Analyzing Unstructured Data to Improve Program & Customer Experience
Solix Case Study
Situation
One of the largest U.S. telecoms needed to determine what steps it could take in order to improve its approval percentage for individuals who would qualify for its discounted broadband services. The primary goals were to increase enrollment and the percentage of applicants that were approved during their initial attempt in order to lower re-applications. Understanding the application processes and frequent causes of errors or missing data that results in application denials, Solix leveraged its business intelligence and prescriptive analytics capabilities to analyze raw data and make informed fact based operational suggestions for the customer to improve results.
Objectives
- Increase applicant approval rate.
- Reduce subsequent correctable denial outbound applications.
- Identify circumstances or steps in process that lead to denials and remove if possible.
Challenges
- Maintain integrity of program qualification/eligibility requirements.
- Achieve concurrence of client legal team on operational or customer experience changes.
Solution
- Captured historical customer information to perform descriptive analysis.
- Mined data to pinpoint source of denials and applicant steps that led to denial.
- Revised application fax submission process accounting for the majority of denials (50%).
- Updated external website content removing fax reference as a source of submission.
- Revised and removed contact center scripting promoting fax as a method of application submission.

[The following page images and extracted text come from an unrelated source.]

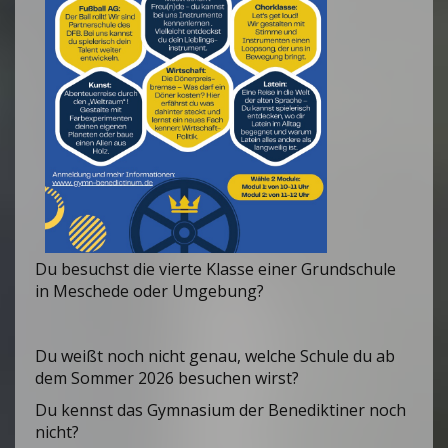
Du besuchst die vierte Klasse einer Grundschule
in Meschede oder Umgebung?
Du weißt noch nicht genau, welche Schule du ab
dem Sommer 2026 besuchen wirst?
Du kennst das Gymnasium der Benediktiner noch
nicht?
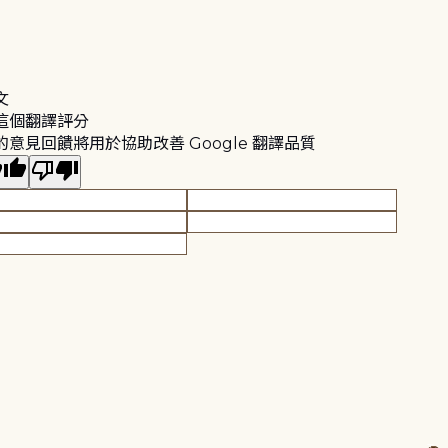
文
這個翻譯評分
的意見回饋將用於協助改善 Google 翻譯品質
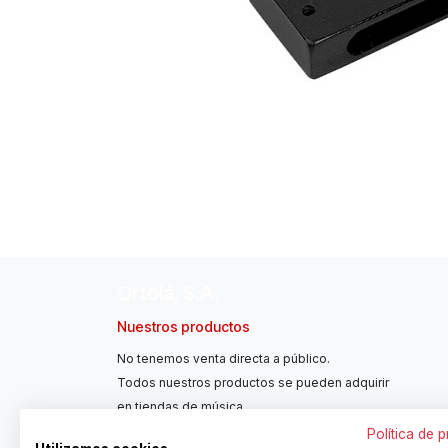
Ortolá, S.A.
Nuestros productos
No tenemos venta directa a público.
Todos nuestros productos se pueden adquirir
en tiendas de música.
Política de 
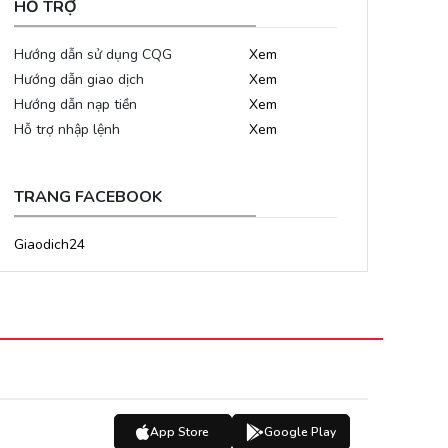
HỖ TRỢ
Hướng dẫn sử dụng CQG
Xem
Hướng dẫn giao dịch
Xem
Hướng dẫn nạp tiền
Xem
Hỗ trợ nhập lệnh
Xem
TRANG FACEBOOK
Giaodich24
App Store
Google Play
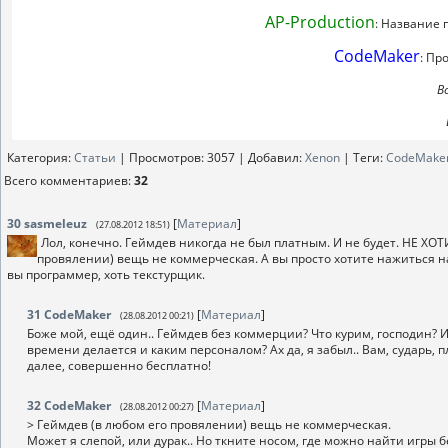
AP-Production
: Название 
CodeMaker
: Пр
В
Категория
:
Статьи
|
Просмотров
: 3057 |
Добавил
:
Xenon
|
Теги
:
CodeMake
Всего комментариев
:
32
30
sasmeleuz
[
Материал
]
(27.08.2012 18:51)
Лол, конечно. Геймдев никогда не был платным. И не будет. НЕ ХОТ
провялении) вещь не коммерческая. А вы просто хотите нажиться на
вы программер, хоть текстурщик.
31
CodeMaker
[
Материал
]
(28.08.2012 00:21)
Боже мой, ещё один.. Геймдев без коммерции? Что курим, господин? И
времени делается и каким персоналом? Ах да, я забыл.. Вам, сударь, 
далее, совершенно бесплатно!
32
CodeMaker
[
Материал
]
(28.08.2012 00:27)
> Геймдев (в любом его провялении) вещь не коммерческая.
Может я слепой, или дурак.. Но ткните носом, где можно найти игры 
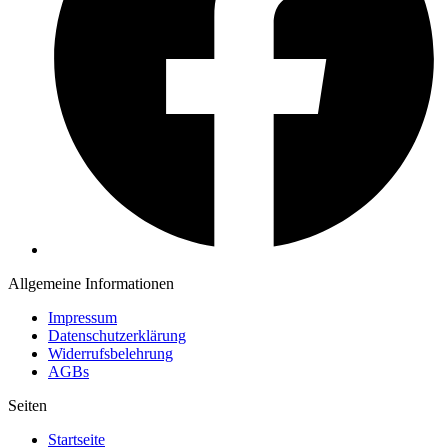
Allgemeine Informationen
Impressum
Datenschutzerklärung
Widerrufsbelehrung
AGBs
Seiten
Startseite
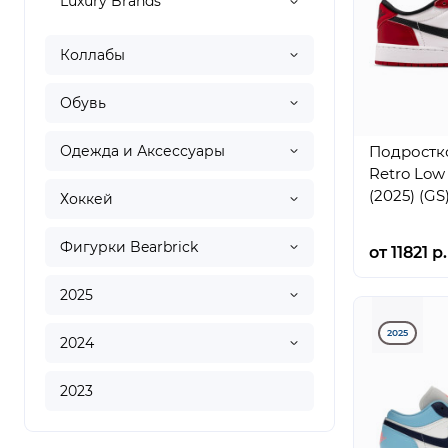
Luxury Brands
Коллабы
Обувь
Одежда и Аксессуары
Подростко
Retro Low
(2025) (GS
Хоккей
Фигурки Bearbrick
от 11821 р.
2025
2025
2024
2023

- Simplified external website and application language regarding program eligibility requirements.
Results
- Increased applicant first approval rate to 85% (a 10% increase).
- Reduced outbound/inbound fulfillment & imaging costs related to correctable denial applications by 10%.

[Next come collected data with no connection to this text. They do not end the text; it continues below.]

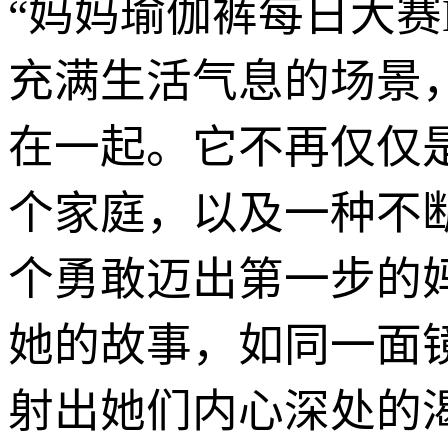
“妈妈瑜伽裤每日大赛
充满生活气息的场景
在一起。它不再仅仅
个家庭，以及一种不断
个勇敢迈出第一步的
她的故事，如同一面
射出她们内心深处的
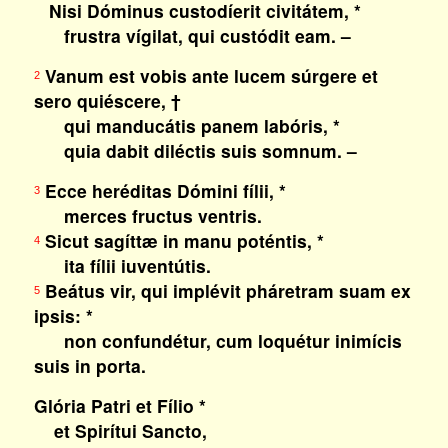
Nisi Dóminus custodíerit civitátem, *
frustra vígilat, qui custódit eam. –
Vanum est vobis ante lucem súrgere et
2
sero quiéscere, †
qui manducátis panem labóris, *
quia dabit diléctis suis somnum. –
Ecce heréditas Dómini fílii, *
3
merces fructus ventris.
Sicut sagíttæ in manu poténtis, *
4
ita fílii iuventútis.
Beátus vir, qui implévit pháretram suam ex
5
ipsis: *
non confundétur, cum loquétur inimícis
suis in porta.
Glória Patri et Fílio *
et Spirítui Sancto,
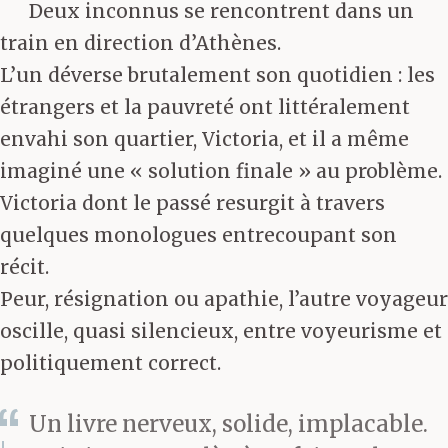
Deux inconnus se rencontrent dans un
train en direction d’Athènes.
L’un déverse brutalement son quotidien : les
étrangers et la pauvreté ont littéralement
envahi son quartier, Victoria, et il a même
imaginé une « solution finale » au problème.
Victoria dont le passé resurgit à travers
quelques monologues entrecoupant son
récit.
Peur, résignation ou apathie, l’autre voyageur
oscille, quasi silencieux, entre voyeurisme et
politiquement correct.
Un livre nerveux, solide, implacable.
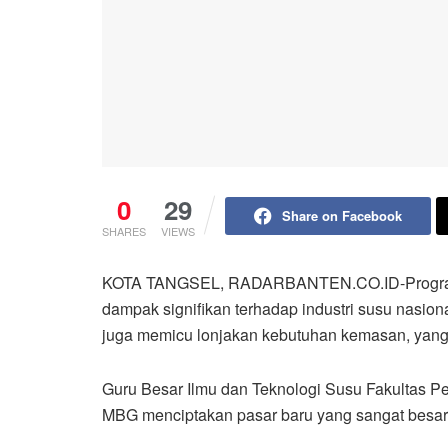
0
29
Share on Facebook
SHARES
VIEWS
KOTA TANGSEL, RADARBANTEN.CO.ID-Program 
dampak signifikan terhadap industri susu nasio
juga memicu lonjakan kebutuhan kemasan, yang
Guru Besar Ilmu dan Teknologi Susu Fakultas Pe
MBG menciptakan pasar baru yang sangat besar,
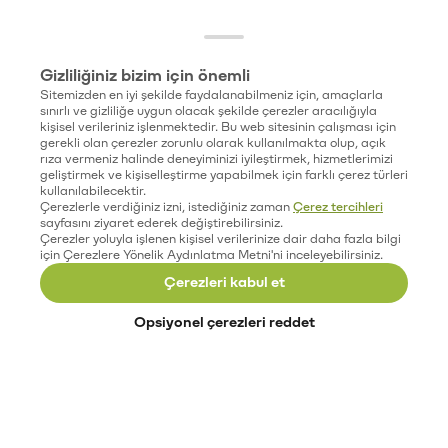
Gizliliğiniz bizim için önemli
Sitemizden en iyi şekilde faydalanabilmeniz için, amaçlarla
sınırlı ve gizliliğe uygun olacak şekilde çerezler aracılığıyla
kişisel verileriniz işlenmektedir. Bu web sitesinin çalışması için
gerekli olan çerezler zorunlu olarak kullanılmakta olup, açık
rıza vermeniz halinde deneyiminizi iyileştirmek, hizmetlerimizi
geliştirmek ve kişiselleştirme yapabilmek için farklı çerez türleri
kullanılabilecektir.
Çerezlerle verdiğiniz izni, istediğiniz zaman
Çerez tercihleri
sayfasını ziyaret ederek değiştirebilirsiniz.
Çerezler yoluyla işlenen kişisel verilerinize dair daha fazla bilgi
için Çerezlere Yönelik Aydınlatma Metni'ni inceleyebilirsiniz.
Çerezleri kabul et
Opsiyonel çerezleri reddet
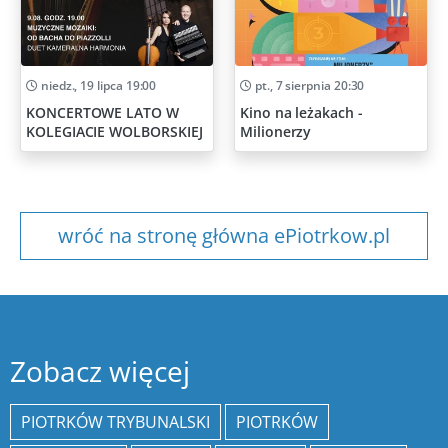
niedz., 19 lipca 19:00
pt., 7 sierpnia 20:30
KONCERTOWE LATO W
Kino na leżakach -
KOLEGIACIE WOLBORSKIEJ
Milionerzy
wróć na stronę główna ePiotrkow.pl
Zobacz więcej
PIOTRKÓW TRYBUNALSKI
PIOTRKÓW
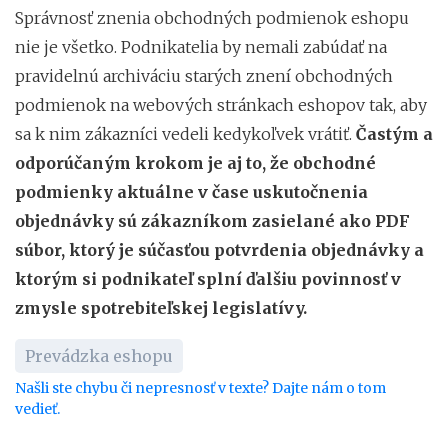
Správnosť znenia obchodných podmienok eshopu
nie je všetko. Podnikatelia by nemali zabúdať na
pravidelnú archiváciu starých znení obchodných
podmienok na webových stránkach eshopov tak, aby
sa k nim zákazníci vedeli kedykoľvek vrátiť.
Častým a
odporúčaným krokom je aj to, že obchodné
podmienky aktuálne v čase uskutočnenia
objednávky sú zákazníkom zasielané ako PDF
súbor, ktorý je súčasťou potvrdenia objednávky a
ktorým si podnikateľ splní ďalšiu povinnosť v
zmysle spotrebiteľskej legislatívy.
Prevádzka eshopu
Našli ste chybu či nepresnosť v texte? Dajte nám o tom
vedieť.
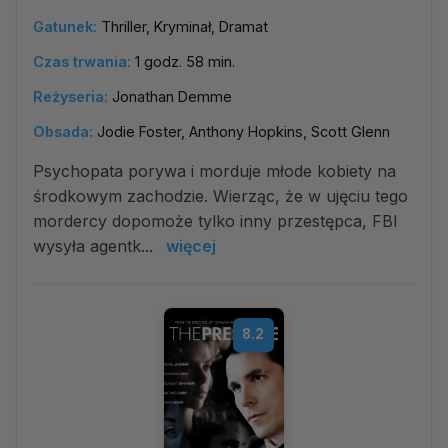
Gatunek:
Thriller, Kryminał, Dramat
Czas trwania:
1 godz. 58 min.
Reżyseria:
Jonathan Demme
Obsada:
Jodie Foster, Anthony Hopkins, Scott Glenn
Psychopata porywa i morduje młode kobiety na
środkowym zachodzie. Wierząc, że w ujęciu tego
mordercy dopomoże tylko inny przestępca, FBI
wysyła agentk...
więcej
8.2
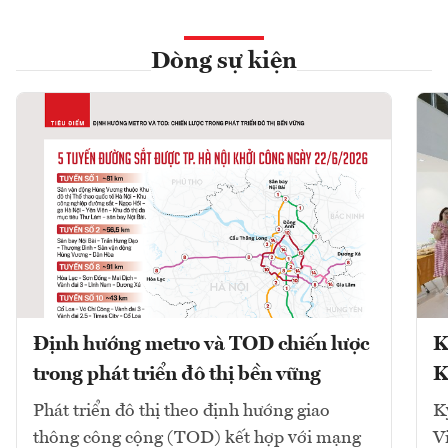
Dòng sự kiện
Định hướng metro và TOD chiến lược
K
trong phát triển đô thị bền vững
K
Phát triển đô thị theo định hướng giao
K
thông công cộng (TOD) kết hợp với mạng
V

- Reduced inbound applicant/customer contact center traffic related to denials.
- Delivered self-service executive reporting dashboard to client decision makers providing data on demand with key performance indicators and visualizations as it relates to applicant/customer lifecycle.
- Established timely programmatic data text mining processes to gain customer activity insight and identify trends. This promotes fact-based decision making which allows for both future systematic and operational efficiency improvements.